**Task item:**
Retype the whole listing below exactly, keeping every picture out of it.
################
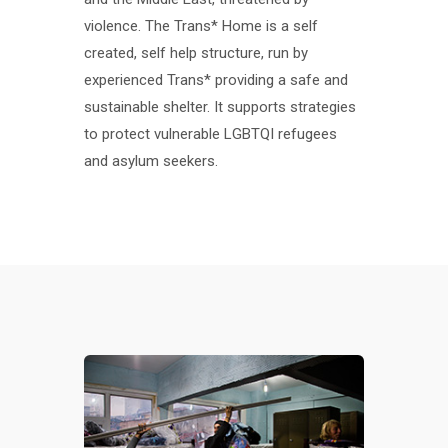
violence. The Trans* Home is a self
created, self help structure, run by
experienced Trans* providing a safe and
sustainable shelter. It supports strategies
to protect vulnerable LGBTQI refugees
and asylum seekers.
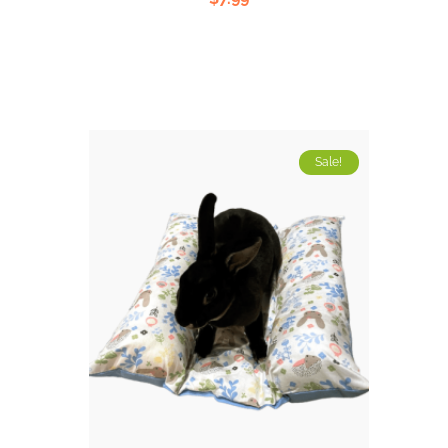
5.00
out
of 5
Sale!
################
**Problem solution:**
violence. The Trans* Home is a self
created, self help structure, run by
experienced Trans* providing a safe and
sustainable shelter. It supports strategies
to protect vulnerable LGBTQI refugees
and asylum seekers.
5.00
out
of 5
Sale!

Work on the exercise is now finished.